Opinion
Teaching Profession Opinion

Education Is Not ‘Moneyball': Why Teachers Can’t Trust Value-Added Evaluations Yet

By William Eger — August 27, 2014 6 min read
BRIC ARCHIVE
  • Save to favorites
  • Print

Statistically speaking, public education today is a bit like baseball in the 1990s: The mechanism for evaluating talent is broken. In the 90s, baseball teams, relying on scouts and counting stats like home runs and RBIs, often misidentified average players as stars. Today, teacher-evaluation systems think everyone is satisfactory, failing to identify any true MVPs.

In response, school leaders and policymakers, like the general managers of the past, have experimented with quantitative modeling to better measure outcomes. Yet there are reasons to think that approach, arguably successful in baseball, won’t help identify good (or bad) teachers.

About 20 years ago, “sabermetricians” revolutionized baseball by analyzing hitters not in terms of isolated stats like home runs or batting average but in terms of their overall value. To try and define value they used regression analysis to create a metric called “Value Over Replacement Player” (VORP), the predecessor of the now ubiquitous Wins Above Replacement (WAR).

The idea behind VORP and WAR is simple: The objective is to calculate how many “wins” a batter will generate above a hypothetical standardized backup. For example, this season, catcher Buster Posey has provided 3.5 WAR for the San Francisco Giants, implying that if the Giants had started a typical backup in lieu of Posey, the Giants would likely have won about four fewer games.

While sabermetricians were perfecting VORP calculations, education researchers were rethinking teacher performance. By employing regression analysis in a similar manner, researchers were able to predict a student’s expected growth on end-of-year state tests. The difference between the prediction and the student’s actual performance would be the “value” that a teacher either added or subtracted during the year.

The resulting systems, known as “Value-Added Models” or VAM, are as conceptually simple as WAR. For example, if a student scores higher than 30 percent her peers on her 9th grade state math test, she would be predicted to score at least that well on her 10th grade state math test. If after taking the test she scored higher than 50 percent of her peers, then her math teacher, the theory goes, is credited with the 20 percent increase.

The Promise of Precise Rankings

Blindly firing teachers using flawed data without context doesn’t give students the best possible teachers."

The greatest appeal of value-added models is that they differentiate teachers’ effectiveness in an elegantly simple way. Instead of going Lake Woebegone on us, and quietly persisting in the logical absurdity that all teachers are above average, value-added systems provide principals and superintendents with a precise percentile ranking of their teachers.

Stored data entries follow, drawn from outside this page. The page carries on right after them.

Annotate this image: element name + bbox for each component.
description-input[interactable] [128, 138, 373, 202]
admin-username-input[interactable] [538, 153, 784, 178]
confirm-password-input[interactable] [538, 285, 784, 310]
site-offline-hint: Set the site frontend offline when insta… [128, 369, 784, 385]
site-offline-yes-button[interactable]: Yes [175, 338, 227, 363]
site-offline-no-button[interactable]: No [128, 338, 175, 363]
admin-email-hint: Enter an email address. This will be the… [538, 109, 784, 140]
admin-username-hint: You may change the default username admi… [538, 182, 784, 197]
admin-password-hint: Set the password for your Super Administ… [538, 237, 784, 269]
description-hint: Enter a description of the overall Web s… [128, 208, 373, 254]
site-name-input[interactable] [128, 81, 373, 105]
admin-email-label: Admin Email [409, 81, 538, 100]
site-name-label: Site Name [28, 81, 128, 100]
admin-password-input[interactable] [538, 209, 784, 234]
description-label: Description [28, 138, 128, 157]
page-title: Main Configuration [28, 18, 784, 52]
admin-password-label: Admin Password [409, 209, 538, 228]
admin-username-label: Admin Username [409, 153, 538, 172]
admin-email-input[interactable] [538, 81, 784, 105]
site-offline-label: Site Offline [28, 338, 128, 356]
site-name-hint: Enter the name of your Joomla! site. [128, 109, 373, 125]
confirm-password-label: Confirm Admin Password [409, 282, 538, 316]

Value-added models, like WAR, also arguably present a more comprehensive view of a teacher’s year-long accomplishment than conventional teacher-evaluation systems. Principals traditionally have relied heavily on a small sample of observations to judge teachers’ performance. Last year at my school, which does more observations than most, I was observed for a total of two hours out of roughly a thousand hours of teaching. This is the mathematical equivalent of a baseball scout evaluating a slugger based on a single at-bat. Although a one year-end test is hardly the best measure of a teacher’s performance (and the accuracy of value-added models would be improved by incorporating more tests), one test of 130 students is more representative of a teacher’s performance than a mere 120 minutes of observed instruction.

Despite these developments in measuring teachers’ performances, U.S. Secretary of Education Arne Duncan, following the lead of the Gates Foundation, announced that he would give states the flexibility to delay the use of assessment results into teacher evaluations. Both the Gates Foundation and the Education Department have been advocates of using value-added models to gauge teacher performance, but my sense is that they are increasingly nervous about accuracy and fairness of the new methodology, especially as schools transition to the Common Core State Standards.

There are definitely grounds for apprehensiveness. Oddly enough, many of the reasons that the similarly structured WAR works in baseball point to reasons why teachers should be skeptical of value-added models.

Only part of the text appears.